Segment Start: Data

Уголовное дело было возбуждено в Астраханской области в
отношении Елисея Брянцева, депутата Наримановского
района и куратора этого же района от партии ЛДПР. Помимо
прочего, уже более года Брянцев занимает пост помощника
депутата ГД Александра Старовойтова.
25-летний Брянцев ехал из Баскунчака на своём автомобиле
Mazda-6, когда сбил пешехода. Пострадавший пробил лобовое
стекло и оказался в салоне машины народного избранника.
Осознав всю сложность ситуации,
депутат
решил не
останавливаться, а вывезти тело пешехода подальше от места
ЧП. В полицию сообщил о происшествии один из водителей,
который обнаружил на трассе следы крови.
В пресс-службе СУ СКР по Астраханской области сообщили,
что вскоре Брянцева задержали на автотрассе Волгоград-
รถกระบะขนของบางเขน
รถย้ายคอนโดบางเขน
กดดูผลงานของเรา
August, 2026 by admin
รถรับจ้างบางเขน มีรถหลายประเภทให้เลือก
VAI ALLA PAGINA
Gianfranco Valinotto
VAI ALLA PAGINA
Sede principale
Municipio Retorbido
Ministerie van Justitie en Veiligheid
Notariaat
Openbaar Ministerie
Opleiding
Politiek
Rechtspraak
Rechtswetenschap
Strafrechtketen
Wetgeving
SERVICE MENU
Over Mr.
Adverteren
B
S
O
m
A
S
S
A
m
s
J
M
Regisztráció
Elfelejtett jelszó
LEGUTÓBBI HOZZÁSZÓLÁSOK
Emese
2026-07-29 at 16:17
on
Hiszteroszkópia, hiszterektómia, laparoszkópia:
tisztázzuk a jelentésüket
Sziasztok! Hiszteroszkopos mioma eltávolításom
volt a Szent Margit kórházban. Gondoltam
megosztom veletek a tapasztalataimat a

Segment End: Data

§ Task brief
How many lines of these records include the word "депутата"? Only the number should be written.

§ Exercise solution
2